▸ **Directions**:
Set down exactly the lines that run from the line with "публичной офертой, определяемой" to the end of the data, and nothing else.

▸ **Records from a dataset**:
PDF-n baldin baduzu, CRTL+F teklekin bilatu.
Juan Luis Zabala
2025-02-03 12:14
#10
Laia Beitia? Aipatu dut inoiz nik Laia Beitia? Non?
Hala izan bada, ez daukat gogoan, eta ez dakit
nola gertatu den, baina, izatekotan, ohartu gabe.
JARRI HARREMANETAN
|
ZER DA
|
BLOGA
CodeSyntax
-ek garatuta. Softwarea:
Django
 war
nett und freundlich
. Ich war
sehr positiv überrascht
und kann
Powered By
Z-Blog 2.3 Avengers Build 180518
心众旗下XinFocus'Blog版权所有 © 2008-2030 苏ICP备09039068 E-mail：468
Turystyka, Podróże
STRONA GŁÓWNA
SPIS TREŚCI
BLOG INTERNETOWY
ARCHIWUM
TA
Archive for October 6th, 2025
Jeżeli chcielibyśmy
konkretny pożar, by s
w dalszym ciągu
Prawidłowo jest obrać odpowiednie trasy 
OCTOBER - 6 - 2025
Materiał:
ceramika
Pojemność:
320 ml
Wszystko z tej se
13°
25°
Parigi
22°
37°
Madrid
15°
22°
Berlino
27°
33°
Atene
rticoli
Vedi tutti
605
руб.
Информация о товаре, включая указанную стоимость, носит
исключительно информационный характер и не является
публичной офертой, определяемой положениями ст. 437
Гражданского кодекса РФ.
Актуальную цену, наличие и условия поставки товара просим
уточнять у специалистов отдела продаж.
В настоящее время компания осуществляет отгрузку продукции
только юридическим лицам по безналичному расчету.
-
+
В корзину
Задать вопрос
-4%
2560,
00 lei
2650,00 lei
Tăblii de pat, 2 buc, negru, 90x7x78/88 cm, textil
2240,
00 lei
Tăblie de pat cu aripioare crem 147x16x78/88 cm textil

▸ **Solved exercise**:
публичной офертой, определяемой положениями ст. 437
Гражданского кодекса РФ.
Актуальную цену, наличие и условия поставки товара просим
уточнять у специалистов отдела продаж.
В настоящее время компания осуществляет отгрузку продукции
только юридическим лицам по безналичному расчету.
-
+
В корзину
Задать вопрос
-4%
2560,
00 lei
2650,00 lei
Tăblii de pat, 2 buc, negru, 90x7x78/88 cm, textil
2240,
00 lei
Tăblie de pat cu aripioare crem 147x16x78/88 cm textil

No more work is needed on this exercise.